Of course, being close to a parent isn’t inherently a problem, Rachel Sussman, LCSW, a New York City–based therapist and the author of The Breakup Bible: The Smart Woman’s Guide to Healing from a Breakup or Divorce, tells SELF. In fact, “a lot of guys text or talk to their parents every day. That alone isn’t a red flag.” The “mama’s boy,” culturally speaking, is distinct: not just a loving, doting son, but an emotionally stunted man whose bond with his mother seeps into every corner of his life, turning what should be an intimate partnership into a three-person affair.

Here are the biggest warning signs of a mama’s boy to look out for—and what to do if your partner is one.

1. He constantly compares you to his mom.

You cook dinner, and he points out how she does it differently. You mention wanting to quit your job to pursue another dream—starting a business, writing a book—and he reminds you that his mom “doesn’t believe in taking risks without a solid plan.”

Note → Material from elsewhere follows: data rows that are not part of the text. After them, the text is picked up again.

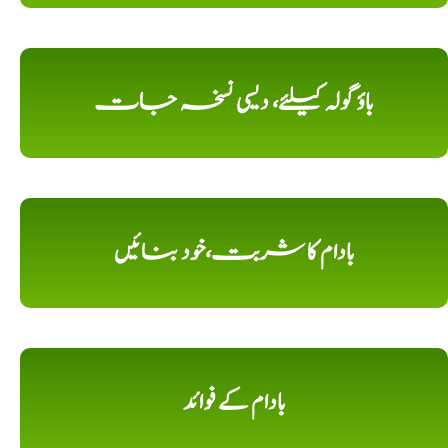
باؤ گولہ کیلئے، دیسی نسخہ جات
بادام کا شربت،خود بنائیں
بادام کے فوائد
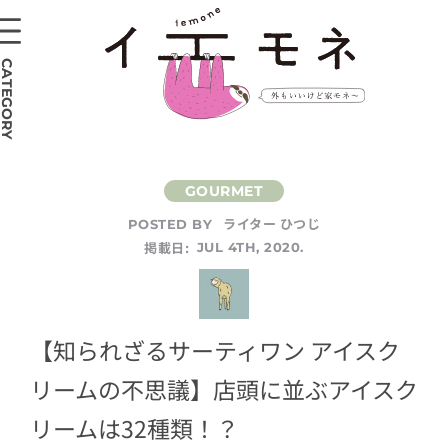
CATEGORY
ライター ひつじ
POSTED BY
掲載日:
JUL 4TH, 2020.
【知られざるサーティワン アイスク
リームの不思議】店頭に並ぶアイスク
リームは32種類！？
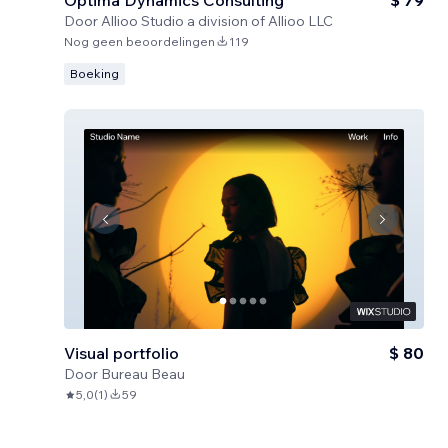
Optima Dynamics Consulting
$ 79
Door
Allioo Studio a division of Allioo LLC
Nog geen beoordelingen
119
Boeking
Visual portfolio
$ 80
Door
Bureau Beau
5,0
(
1
)
59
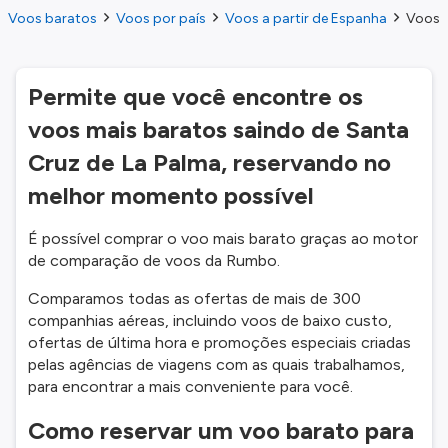
Voos baratos
Voos por país
Voos a partir de Espanha
Voos a
Permite que você encontre os
voos mais baratos saindo de Santa
Cruz de La Palma, reservando no
melhor momento possível
É possível comprar o voo mais barato graças ao motor
de comparação de voos da Rumbo.
Comparamos todas as ofertas de mais de 300
companhias aéreas, incluindo voos de baixo custo,
ofertas de última hora e promoções especiais criadas
pelas agências de viagens com as quais trabalhamos,
para encontrar a mais conveniente para você.
Como reservar um voo barato para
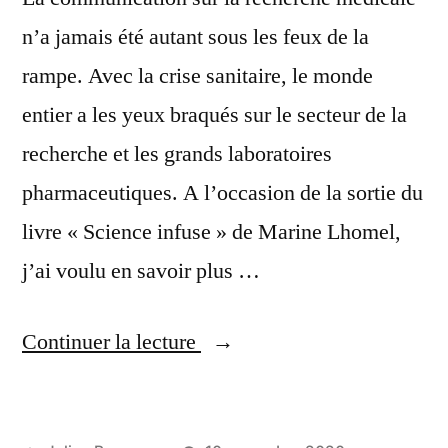
n’a jamais été autant sous les feux de la
rampe. Avec la crise sanitaire, le monde
entier a les yeux braqués sur le secteur de la
recherche et les grands laboratoires
pharmaceutiques. A l’occasion de la sortie du
livre « Science infuse » de Marine Lhomel,
j’ai voulu en savoir plus …
« La
Continuer la lecture
communication
dans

At first, these throwaway references might seem relatively harmless, but as Sussman points out, they can subtly reveal who’s really at the center of his world—and who you’ll inevitably be measured up against every single time.

2. He turns to her for comfort instead of you.

Whether it’s a work-related setback, friend group drama, or just a bad mental health day, he doesn’t vent to you about what’s on his mind: He goes straight to his mom.

For the record, being able to communicate openly and vulnerably with your family is a good thing, Dana McNeil, PsyD, LMFT, couples therapist and founder of The Relationship Place in San Diego, tells SELF. But building real intimacy and closeness in a romantic relationship involves learning to lean on each other during these tough times. “That’s how couples build trust, security, and resilience,” Dr. McNeil says. Otherwise, you’re stuck in an odd dynamic where his mother is taking on the emotional duties that should belong to a partner, leaving you feeling like a third wheel instead of an equal.

3. He shares every private detail of your relationship with her.

It’s one thing to ask your parents for advice. But it’s another when someone airs every personal detail—about the tiniest points of tension, money matters you prefer to keep confidential, even intimacy issues that should remain in the bedroom.